(Directions) Return the data below unchanged. Drop any pictures.

Collected data:
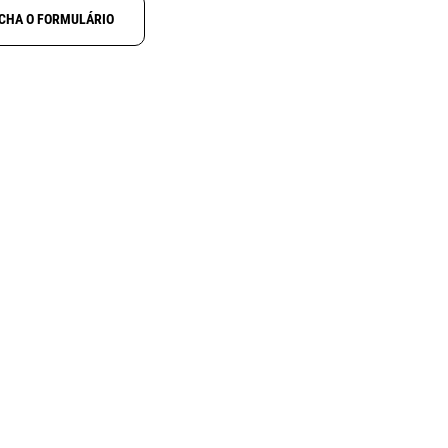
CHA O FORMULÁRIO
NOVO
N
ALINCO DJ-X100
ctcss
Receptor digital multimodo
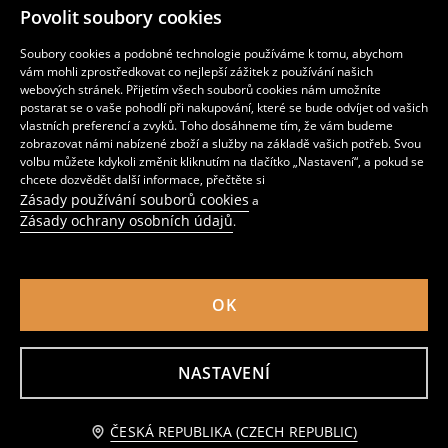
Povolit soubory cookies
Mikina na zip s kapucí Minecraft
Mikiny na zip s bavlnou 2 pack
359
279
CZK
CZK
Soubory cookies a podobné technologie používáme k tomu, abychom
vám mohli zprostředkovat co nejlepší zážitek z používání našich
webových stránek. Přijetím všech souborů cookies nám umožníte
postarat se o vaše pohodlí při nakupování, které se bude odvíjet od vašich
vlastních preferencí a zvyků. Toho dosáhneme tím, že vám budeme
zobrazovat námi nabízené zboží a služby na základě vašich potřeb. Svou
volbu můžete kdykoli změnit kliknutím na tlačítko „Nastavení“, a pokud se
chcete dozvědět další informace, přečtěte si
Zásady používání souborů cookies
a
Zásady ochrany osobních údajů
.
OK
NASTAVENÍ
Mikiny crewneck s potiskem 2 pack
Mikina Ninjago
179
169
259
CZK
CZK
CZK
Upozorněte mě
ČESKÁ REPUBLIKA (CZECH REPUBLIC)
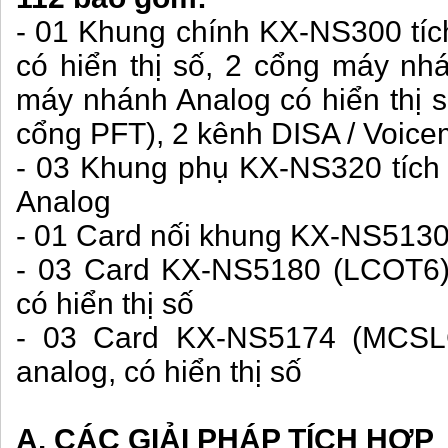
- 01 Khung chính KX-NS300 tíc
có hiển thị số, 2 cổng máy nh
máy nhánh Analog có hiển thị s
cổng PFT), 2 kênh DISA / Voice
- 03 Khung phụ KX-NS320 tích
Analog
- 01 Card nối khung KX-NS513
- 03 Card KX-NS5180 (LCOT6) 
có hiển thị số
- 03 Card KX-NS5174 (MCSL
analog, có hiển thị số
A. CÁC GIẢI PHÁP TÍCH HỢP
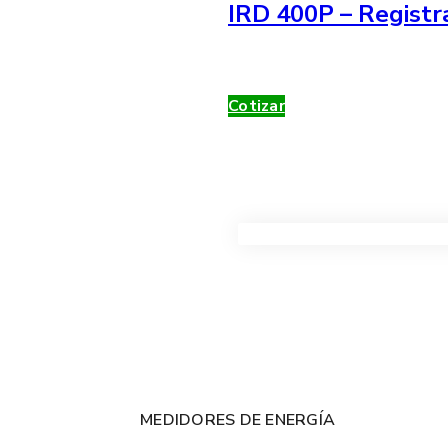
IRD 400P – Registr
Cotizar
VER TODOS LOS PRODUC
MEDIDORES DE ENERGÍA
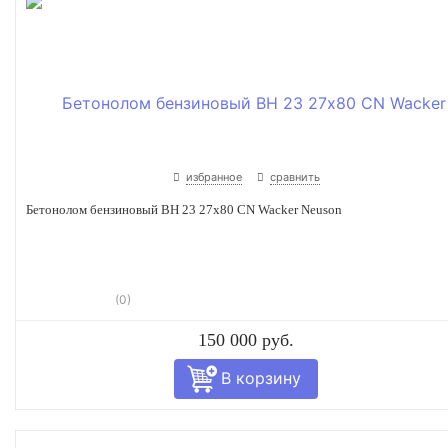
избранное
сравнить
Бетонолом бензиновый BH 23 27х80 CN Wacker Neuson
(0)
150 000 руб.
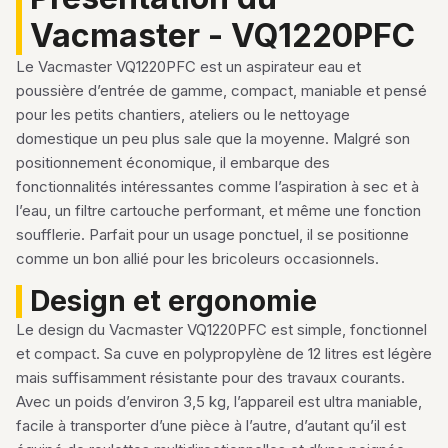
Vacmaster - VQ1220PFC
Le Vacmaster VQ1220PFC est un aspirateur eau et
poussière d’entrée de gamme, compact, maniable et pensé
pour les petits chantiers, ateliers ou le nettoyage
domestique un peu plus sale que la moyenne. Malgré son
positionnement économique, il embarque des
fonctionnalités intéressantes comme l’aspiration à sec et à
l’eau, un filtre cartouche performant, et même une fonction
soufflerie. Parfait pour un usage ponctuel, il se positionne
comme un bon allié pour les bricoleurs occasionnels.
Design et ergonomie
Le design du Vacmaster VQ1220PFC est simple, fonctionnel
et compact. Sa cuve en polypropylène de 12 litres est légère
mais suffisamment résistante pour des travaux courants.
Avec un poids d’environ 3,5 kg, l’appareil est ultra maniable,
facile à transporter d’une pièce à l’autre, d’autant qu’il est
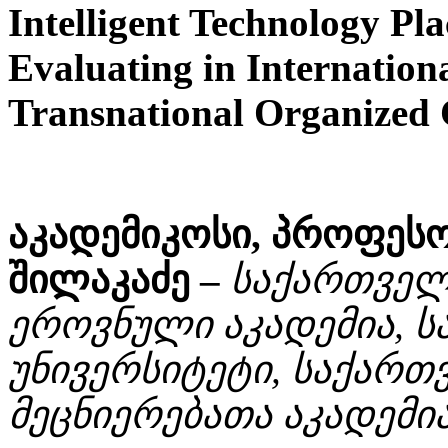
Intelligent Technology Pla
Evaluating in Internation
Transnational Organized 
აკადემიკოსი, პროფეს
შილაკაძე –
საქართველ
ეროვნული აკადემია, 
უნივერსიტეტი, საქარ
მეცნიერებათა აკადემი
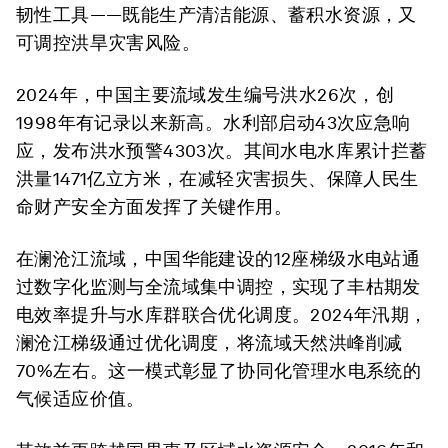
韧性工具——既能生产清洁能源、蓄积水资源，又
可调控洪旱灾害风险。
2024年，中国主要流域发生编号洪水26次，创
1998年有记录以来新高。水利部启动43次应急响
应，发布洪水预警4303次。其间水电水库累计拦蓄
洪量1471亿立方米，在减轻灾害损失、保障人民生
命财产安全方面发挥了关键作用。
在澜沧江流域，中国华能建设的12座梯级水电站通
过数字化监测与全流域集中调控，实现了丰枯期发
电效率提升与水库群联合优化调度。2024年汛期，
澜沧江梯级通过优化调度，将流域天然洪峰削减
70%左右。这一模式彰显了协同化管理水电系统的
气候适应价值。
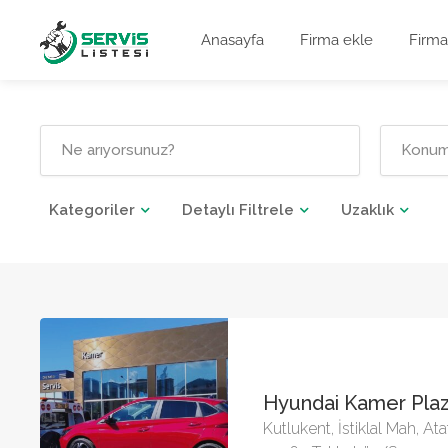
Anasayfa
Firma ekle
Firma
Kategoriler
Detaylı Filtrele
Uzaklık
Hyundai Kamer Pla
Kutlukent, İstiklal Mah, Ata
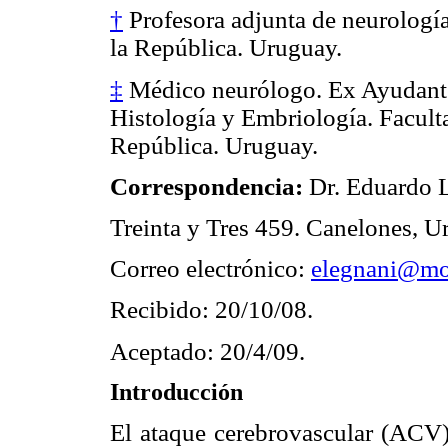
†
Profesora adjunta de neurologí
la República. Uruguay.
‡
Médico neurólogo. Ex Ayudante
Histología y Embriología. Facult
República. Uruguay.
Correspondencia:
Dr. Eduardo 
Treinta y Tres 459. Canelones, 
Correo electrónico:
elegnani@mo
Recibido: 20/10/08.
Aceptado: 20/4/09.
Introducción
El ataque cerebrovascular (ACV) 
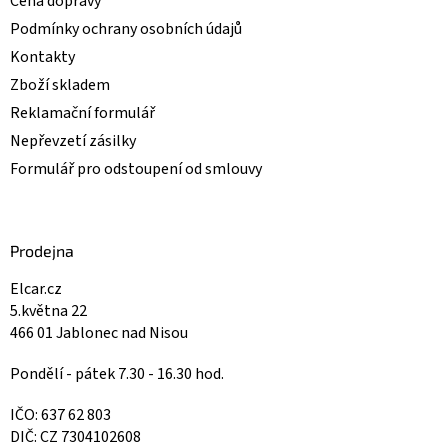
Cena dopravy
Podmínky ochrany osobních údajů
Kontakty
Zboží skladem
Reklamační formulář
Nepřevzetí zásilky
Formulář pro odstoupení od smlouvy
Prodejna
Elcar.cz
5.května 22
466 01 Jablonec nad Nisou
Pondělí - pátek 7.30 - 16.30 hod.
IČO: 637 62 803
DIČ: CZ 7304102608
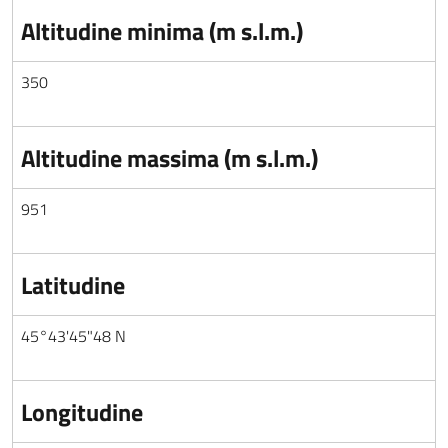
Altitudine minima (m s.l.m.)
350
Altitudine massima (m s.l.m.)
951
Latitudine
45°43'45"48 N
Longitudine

(Answer space)
CHA O FORMULÁRIO
NOVO
N
ALINCO DJ-X100
ctcss
Receptor digital multimodo
Povolit soubory cookies
Mikina na zip s kapucí Minecraft
Mikiny na zip s bavlnou 2 pack
359
279
CZK
CZK
Soubory cookies a podobné technologie používáme k tomu, abychom
vám mohli zprostředkovat co nejlepší zážitek z používání našich
webových stránek. Přijetím všech souborů cookies nám umožníte
postarat se o vaše pohodlí při nakupování, které se bude odvíjet od vašich
vlastních preferencí a zvyků. Toho dosáhneme tím, že vám budeme
zobrazovat námi nabízené zboží a služby na základě vašich potřeb. Svou
volbu můžete kdykoli změnit kliknutím na tlačítko „Nastavení“, a pokud se
chcete dozvědět další informace, přečtěte si
Zásady používání souborů cookies
a
Zásady ochrany osobních údajů
.
OK
NASTAVENÍ
Mikiny crewneck s potiskem 2 pack
Mikina Ninjago
179
169
259
CZK
CZK
CZK
Upozorněte mě
ČESKÁ REPUBLIKA (CZECH REPUBLIC)
- 01 Khung chính KX-NS300 tíc
có hiển thị số, 2 cổng máy nh
máy nhánh Analog có hiển thị s
cổng PFT), 2 kênh DISA / Voice
- 03 Khung phụ KX-NS320 tích
Analog
- 01 Card nối khung KX-NS513
- 03 Card KX-NS5180 (LCOT6) 
có hiển thị số
- 03 Card KX-NS5174 (MCSL
analog, có hiển thị số
A. CÁC GIẢI PHÁP TÍCH HỢP
IRD 400P – Registr
Cotizar
VER TODOS LOS PRODUC
MEDIDORES DE ENERGÍA
избранное
сравнить
Бетонолом бензиновый BH 23 27х80 CN Wacker Neuson
(0)
150 000 руб.
Vacmaster - VQ1220PFC
Le Vacmaster VQ1220PFC est un aspirateur eau et
poussière d’entrée de gamme, compact, maniable et pensé
pour les petits chantiers, ateliers ou le nettoyage
domestique un peu plus sale que la moyenne. Malgré son
positionnement économique, il embarque des
fonctionnalités intéressantes comme l’aspiration à sec et à
l’eau, un filtre cartouche performant, et même une fonction
soufflerie. Parfait pour un usage ponctuel, il se positionne
comme un bon allié pour les bricoleurs occasionnels.
Design et ergonomie
Le design du Vacmaster VQ1220PFC est simple, fonctionnel
et compact. Sa cuve en polypropylène de 12 litres est légère
mais suffisamment résistante pour des travaux courants.
Avec un poids d’environ 3,5 kg, l’appareil est ultra maniable,
facile à transporter d’une pièce à l’autre, d’autant qu’il est
Intelligent Technology Pla
Evaluating in Internation
Transnational Organized 
აკადემიკოსი, პროფეს
შილაკაძე –
საქართველ
ეროვნული აკადემია, 
უნივერსიტეტი, საქარ
მეცნიერებათა აკადემი
韧性工具——既能生产清洁能源、蓄积水资源，又
可调控洪旱灾害风险。
2024年，中国主要流域发生编号洪水26次，创
1998年有记录以来新高。水利部启动43次应急响
应，发布洪水预警4303次。其间水电水库累计拦蓄
洪量1471亿立方米，在减轻灾害损失、保障人民生
命财产安全方面发挥了关键作用。
在澜沧江流域，中国华能建设的12座梯级水电站通
过数字化监测与全流域集中调控，实现了丰枯期发
电效率提升与水库群联合优化调度。2024年汛期，
澜沧江梯级通过优化调度，将流域天然洪峰削减
70%左右。这一模式彰显了协同化管理水电系统的
气候适应价值。
Anasayfa
Firma ekle
Firma
Kategoriler
Detaylı Filtrele
Uzaklık
Hyundai Kamer Pla
Kutlukent, İstiklal Mah, Ata
†
Profesora adjunta de neurologí
la República. Uruguay.
‡
Médico neurólogo. Ex Ayudante
Histología y Embriología. Facult
República. Uruguay.
Correspondencia:
Dr. Eduardo 
Treinta y Tres 459. Canelones, 
Correo electrónico:
elegnani@mo
Recibido: 20/10/08.
Aceptado: 20/4/09.
Introducción
El ataque cerebrovascular (ACV) 
Cena dopravy
Podmínky ochrany osobních údajů
Kontakty
Zboží skladem
Reklamační formulář
Nepřevzetí zásilky
Formulář pro odstoupení od smlouvy
Prodejna
Elcar.cz
5.května 22
466 01 Jablonec nad Nisou
Pondělí - pátek 7.30 - 16.30 hod.
IČO: 637 62 803
DIČ: CZ 7304102608
Altitudine minima (m s.l.m.)
350
Altitudine massima (m s.l.m.)
951
Latitudine
45°43'45"48 N
Longitudine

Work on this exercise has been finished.